I recently replaced the pax side battery (primary batt right?) due to it reading a little low (negligible) on my voltmeter (eng off) while the other seems fine, and while I was at it of course I cleaned up all the connectors and ensured they were good and snug. With the motor running each batt read 13.5 The starter seems to "sound" good/normal with regards to possible loose bolts. Yesterday at the inlaws after running down the batteries enuff on three failed start attempts, I used his charger on the aux battery (driver side and yes disconnected) to charge it for 20 miunutes then reconnected, and put my jump box on the pax side battery and she spun fast (faster than normal starts) but it took a long crank cycle (10-15 secs) until it started sputtering, and fired up. By then I guess it had been approx 90 minutes since shutting off upon arrival. Soon after I purchased it from the original owner in 2004, I went thru the poor battery won't spin quick problem (even though it "sounded" normal) and changed both batts, and recently as stated the pax side batt last month.

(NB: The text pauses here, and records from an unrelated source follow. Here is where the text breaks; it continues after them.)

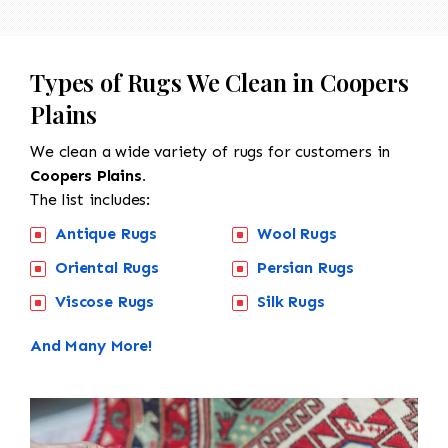
Types of Rugs We Clean in Coopers
Plains
We clean a wide variety of rugs for customers in
Coopers Plains.
The list includes:
Antique Rugs
Wool Rugs
Oriental Rugs
Persian Rugs
Viscose Rugs
Silk Rugs
And Many More!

Forgot to add, no smoke that I've noticed.

As far as the HPOP level is concerned, I've never done it. I have had the leaking drain plug issue a couple of times and had to re-torque it to prevent leakage and pooling of oil in the valley, but no don't know to check level.
Ok...good info.

Verify the "No smoke while cranking". If no smoke, then it means the injectors aren't firing. It's also a decent sign that your injector o-rings are OK. Typically worn injectors will make for difficult cold starts and then run fine the rest of the day....you are having the opposite symptoms so your issue is most likely elsewhere.

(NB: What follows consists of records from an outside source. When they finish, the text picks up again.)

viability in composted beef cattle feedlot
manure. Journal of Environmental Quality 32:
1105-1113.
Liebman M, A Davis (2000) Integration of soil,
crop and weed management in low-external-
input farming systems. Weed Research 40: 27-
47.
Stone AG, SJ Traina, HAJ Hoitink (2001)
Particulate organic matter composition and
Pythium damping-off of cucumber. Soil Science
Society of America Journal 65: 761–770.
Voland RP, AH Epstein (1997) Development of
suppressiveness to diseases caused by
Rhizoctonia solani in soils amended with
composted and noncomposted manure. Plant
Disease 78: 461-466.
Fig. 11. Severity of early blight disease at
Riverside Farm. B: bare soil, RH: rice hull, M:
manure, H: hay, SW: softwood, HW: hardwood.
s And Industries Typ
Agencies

Typically, there are three reasons why the injectors won't fire.
  1. Low voltage while cranking
  2. Injector control pressure below 500 psi (HPOP oil)
  3. RPM not fast enough while cranking (CPS)

The part where you said you cranked until the engine started sputtering and then fired up is a clue. This leads me to a fuel or oil issue, which is why I suggest that you verify if you have any smoke while cranking. I would also verify the correct engine oil is being used and the crank case level is good. Then I would check the HPOP reservoir level prior to the next expected 'difficult start'. The reservoir has an allen had plug right on top....the oil level should be about 1/2"-3/4" down from the top. (do not attempt to start engine with reservoir plug removed!)

If you find that you have low oil prior to starting...then check for oil leaks. Your non-servicable plug might be due for service.
Here is a link:
Replacement O-rings for Ford Diesel Engines

If you have smoke while cranking and the initial crank seems labored and then gets progressively quicker than you could have leaking injector o-rings (as suggested by CampSpringsJohn).

Here is a photo to help you find the reservoir plug.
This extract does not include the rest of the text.